Exeter have rediscovered themselves in 2026 — a 38–14 thumping of Newcastle and a clinical home win over Sale bookended a knockout run that has them one step from Bilbao. The Benetton quarter-final was nail-biting: 44–41 won by a late Slade penalty in Treviso. Two recent Premiership defeats (Gloucester away, Northampton at home) suggest fatigue, but on a knockout stage they've been ruthless when it matters.
2 – 0 – 1
Ulster wins · Draws · Exeter wins (3 meetings)

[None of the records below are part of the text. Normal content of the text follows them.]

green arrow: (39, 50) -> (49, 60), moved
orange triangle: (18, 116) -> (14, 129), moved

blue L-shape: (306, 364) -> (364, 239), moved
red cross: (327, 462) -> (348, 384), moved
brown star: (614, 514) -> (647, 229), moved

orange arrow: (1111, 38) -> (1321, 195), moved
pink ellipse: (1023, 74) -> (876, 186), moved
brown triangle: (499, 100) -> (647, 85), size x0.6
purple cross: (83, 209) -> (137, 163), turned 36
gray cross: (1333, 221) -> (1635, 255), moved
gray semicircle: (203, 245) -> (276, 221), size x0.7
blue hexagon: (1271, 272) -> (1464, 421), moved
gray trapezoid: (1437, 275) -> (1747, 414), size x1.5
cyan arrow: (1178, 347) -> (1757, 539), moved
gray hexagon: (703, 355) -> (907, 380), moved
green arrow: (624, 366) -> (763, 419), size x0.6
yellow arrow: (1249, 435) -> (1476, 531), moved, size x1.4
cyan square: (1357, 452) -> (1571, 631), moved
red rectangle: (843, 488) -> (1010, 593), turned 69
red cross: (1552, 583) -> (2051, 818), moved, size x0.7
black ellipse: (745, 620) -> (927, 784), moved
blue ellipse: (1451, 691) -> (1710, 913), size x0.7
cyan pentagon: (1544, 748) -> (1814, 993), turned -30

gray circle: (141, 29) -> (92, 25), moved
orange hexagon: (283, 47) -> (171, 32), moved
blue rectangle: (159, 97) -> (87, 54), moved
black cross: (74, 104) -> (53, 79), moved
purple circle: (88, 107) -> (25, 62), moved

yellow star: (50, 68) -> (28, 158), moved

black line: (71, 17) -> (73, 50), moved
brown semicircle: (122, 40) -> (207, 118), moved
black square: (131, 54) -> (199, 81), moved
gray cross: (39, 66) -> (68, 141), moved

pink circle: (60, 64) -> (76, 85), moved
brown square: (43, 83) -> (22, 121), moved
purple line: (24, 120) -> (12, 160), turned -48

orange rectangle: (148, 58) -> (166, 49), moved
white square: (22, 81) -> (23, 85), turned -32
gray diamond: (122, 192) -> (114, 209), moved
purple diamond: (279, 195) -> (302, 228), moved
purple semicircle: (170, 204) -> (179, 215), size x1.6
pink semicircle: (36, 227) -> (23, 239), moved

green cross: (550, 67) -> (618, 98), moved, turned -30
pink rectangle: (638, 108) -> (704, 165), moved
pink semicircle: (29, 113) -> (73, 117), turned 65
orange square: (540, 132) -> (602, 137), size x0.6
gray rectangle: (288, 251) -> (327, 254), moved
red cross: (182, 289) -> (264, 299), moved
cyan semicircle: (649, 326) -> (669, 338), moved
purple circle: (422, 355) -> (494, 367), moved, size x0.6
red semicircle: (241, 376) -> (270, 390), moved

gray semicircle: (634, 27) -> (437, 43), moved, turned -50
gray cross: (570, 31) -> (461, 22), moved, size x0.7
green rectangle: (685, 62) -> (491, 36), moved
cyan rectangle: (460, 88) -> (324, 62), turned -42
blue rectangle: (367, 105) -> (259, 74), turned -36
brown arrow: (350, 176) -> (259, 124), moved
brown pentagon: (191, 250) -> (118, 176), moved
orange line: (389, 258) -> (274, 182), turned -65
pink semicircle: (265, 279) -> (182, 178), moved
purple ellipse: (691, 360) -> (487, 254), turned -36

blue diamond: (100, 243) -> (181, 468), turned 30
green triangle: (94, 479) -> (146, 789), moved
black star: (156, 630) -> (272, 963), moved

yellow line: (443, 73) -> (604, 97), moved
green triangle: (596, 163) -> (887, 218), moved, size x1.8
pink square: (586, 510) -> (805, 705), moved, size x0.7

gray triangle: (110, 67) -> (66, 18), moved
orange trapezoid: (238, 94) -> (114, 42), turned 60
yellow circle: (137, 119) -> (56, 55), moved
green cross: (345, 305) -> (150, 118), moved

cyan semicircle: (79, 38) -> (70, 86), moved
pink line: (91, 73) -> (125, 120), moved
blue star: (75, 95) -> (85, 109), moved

Ulster have won both Belfast meetings, including a 52–24 demolition in the Champions Cup pool stage just 16 months ago in which Cormac Izuchukwu helped himself to a hat-trick. Exeter's only win came at Sandy Park in 2017. On this evidence, the venue tells the whole story.
| Date | Competition | Result |
|---|---|---|
| Jan 2025 | Champions Cup | Ulster 52–24 Exeter Chiefs |
| Jan 2017 | Champions Cup | Exeter Chiefs 31–19 Ulster |
| Oct 2016 | Champions Cup | Ulster 19–18 Exeter Chiefs |
Average score in the last 6 meetings: Ulster 30 – Exeter 24. Ulster have won both at Kingspan; Exeter's only win came at Sandy Park.
Challenge Cup unbeaten: Stade Rochelais 41–24 (QF), Ospreys 28–24 (R16), Cheetahs 28–0 (away), Stade Francais 26–19, Racing 92 61–7. Bridging URC: hammered 41–14 at Munster, lost to Leinster 29–21, beat Edinburgh 40–19.
Five from five at Kingspan in the Challenge Cup, and the 61–7 demolition of Racing 92 hints at the ceiling when they're in rhythm. The URC slump is real but the European switch flips on at home.
Wins: Benetton 44–41 (CC QF away), Munster 31–21 (CC R16), Newcastle 38–14 (away), Sale 26–14, Cardiff 31–0. Losses: Gloucester 34–31 (away), Northampton 35–28 (home).
Exeter's knockout pedigree showed in Treviso — staying in a track meet against Benetton and trusting Slade's boot at the death. Their 31–0 shutout of Cardiff and the Munster scalp speak to a side that finds its A-game in Europe.
Lineups have not been confirmed. Tom O'Toole, Nick Timoney and Jude Postlethwaite are expected to return after coming through training. Callum Reid (foot) and Ben Carson (calf) are out after picking up knocks at Munster, and veteran hooker Rob Herring is also unavailable. Doubts remain over Angus Bell and Scott Wilson at prop.
Lineups have not been confirmed. England internationals Henry Slade and Immanuel Feyi-Waboso are expected to start, with Ross Vintcent anchoring the back row. Slade's late penalty won the quarter-final in Treviso — his calmness under pressure will be central to Exeter's plan again.
The decisive area is the pack. Ulster have been ruthless at Kingspan in Europe — Racing 92 61–7, Cheetahs 28–0, La Rochelle 41–24 — and Exeter conceded 41 points to Benetton last week. If Ulster's set piece dictates, Cooney and the back row can starve Slade of front-foot ball. Exeter's path to Bilbao runs through chaos: keep ball alive, exploit Feyi-Waboso in transition, and trust Slade to land the kicks.
Kingspan in Europe is doing the heavy lifting here. Ulster have not lost a Challenge Cup match all season and dispatched La Rochelle 41–24 in the QF with six tries. The H2H reinforces the venue story — they put 52 points on Exeter the last time these sides met, in Belfast in January 2025. Returning internationals shore up the pack, and Exeter conceded 41 in their quarter-final.
Exeter are dangerous — Slade's ice-cold finishing in Treviso and Feyi-Waboso's pace mean any loose Ulster moment becomes seven points. The URC form line (hammered at Munster, beaten by Leinster) is a real concern if it bleeds into European mode. But Murphy's side has consistently flicked the European switch at home, and a Bilbao final is the obvious motivator.
Ulster to win by 8–14 — Kingspan and the H2H tilt this hard toward the home side, despite Slade's threat.